Em 1989, Peulo Cesar fez a grande tacada do fim da década: transformou a RPC em uma rádio pop, que conseguiu inovar em cima do que a Cidade e a Transamérica já tinham feito. Pra começar, a programação da rádio não editava músicas, tocava remixes e mais remixes mais longos que as gravações originais, tinha longos módulos musicais sem intervalos, e escancarou a rádio para a dance music, que faria sucesso a partir dali e durante os anos 90.

A partir de 1989, essas foram as emissoras que disputaram ferozmente a enorme audiência jovem do Rio de Janeiro: RPC, Transamérica e Cidade. Todas vizinhas de dial, tendo apenas a Imprensa FM 102,1, como intrusa de outro segmento enfiada ali na valiosa faixa dos 100, 101 e 102 MHz.

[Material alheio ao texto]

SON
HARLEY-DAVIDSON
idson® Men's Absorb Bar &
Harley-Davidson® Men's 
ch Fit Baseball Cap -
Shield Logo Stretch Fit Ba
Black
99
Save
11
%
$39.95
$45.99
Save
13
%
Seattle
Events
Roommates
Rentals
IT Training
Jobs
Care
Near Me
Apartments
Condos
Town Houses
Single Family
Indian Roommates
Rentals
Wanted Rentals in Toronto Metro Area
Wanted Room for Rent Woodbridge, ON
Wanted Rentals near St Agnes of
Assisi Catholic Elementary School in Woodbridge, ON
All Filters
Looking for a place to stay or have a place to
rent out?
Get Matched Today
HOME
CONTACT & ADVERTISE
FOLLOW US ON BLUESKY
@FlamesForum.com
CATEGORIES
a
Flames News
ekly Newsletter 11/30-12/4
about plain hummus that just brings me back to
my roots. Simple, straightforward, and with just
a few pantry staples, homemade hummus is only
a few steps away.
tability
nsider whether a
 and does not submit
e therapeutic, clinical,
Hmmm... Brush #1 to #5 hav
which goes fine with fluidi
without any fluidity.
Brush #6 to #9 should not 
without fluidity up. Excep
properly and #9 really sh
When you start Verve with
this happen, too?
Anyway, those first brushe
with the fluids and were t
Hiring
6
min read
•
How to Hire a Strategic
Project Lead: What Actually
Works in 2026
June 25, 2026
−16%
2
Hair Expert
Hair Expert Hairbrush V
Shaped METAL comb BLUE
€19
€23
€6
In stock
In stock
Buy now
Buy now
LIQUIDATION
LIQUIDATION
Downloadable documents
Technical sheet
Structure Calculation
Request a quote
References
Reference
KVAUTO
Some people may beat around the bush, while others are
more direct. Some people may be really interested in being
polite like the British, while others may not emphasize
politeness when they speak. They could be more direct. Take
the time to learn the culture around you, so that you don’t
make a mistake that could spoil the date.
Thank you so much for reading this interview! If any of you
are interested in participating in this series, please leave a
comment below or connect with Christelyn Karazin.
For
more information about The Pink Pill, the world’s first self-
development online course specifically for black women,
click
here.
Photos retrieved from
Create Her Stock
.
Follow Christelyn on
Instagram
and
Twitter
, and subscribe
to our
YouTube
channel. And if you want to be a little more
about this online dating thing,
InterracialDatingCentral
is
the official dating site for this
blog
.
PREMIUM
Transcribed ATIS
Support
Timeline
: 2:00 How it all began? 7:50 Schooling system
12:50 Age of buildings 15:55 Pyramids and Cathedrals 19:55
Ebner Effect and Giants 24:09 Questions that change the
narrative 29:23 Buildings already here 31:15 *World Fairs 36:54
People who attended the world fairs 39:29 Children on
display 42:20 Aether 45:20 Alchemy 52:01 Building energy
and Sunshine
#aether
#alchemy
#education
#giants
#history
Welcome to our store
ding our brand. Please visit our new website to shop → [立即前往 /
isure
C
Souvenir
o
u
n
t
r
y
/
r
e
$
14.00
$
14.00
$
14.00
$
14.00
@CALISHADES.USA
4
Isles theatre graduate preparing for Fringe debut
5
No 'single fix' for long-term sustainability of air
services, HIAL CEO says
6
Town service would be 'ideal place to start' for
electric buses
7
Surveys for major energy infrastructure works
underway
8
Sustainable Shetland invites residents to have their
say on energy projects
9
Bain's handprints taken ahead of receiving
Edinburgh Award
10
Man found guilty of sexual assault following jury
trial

Essa história gloriosa das três grandes FMs pop dos anos 80 foi até meados da primeira metade dos anos 90, quando a Cidade escancarou as portas para a axé music baiana, a RPC se escancarou para o fânqui e a Transamérica foi amarrada pelo projeto Rede Transamérica em 1991, logo seguida pela Rede Cidade. Mas isso são outras histórias, que valem outros artigos.

Por anquanto, fico por aqui. Espero que tenham curtido este primeiro texto da coluna a respeito do radialismo pop. Se quiserem comentar, fiquem à vontade.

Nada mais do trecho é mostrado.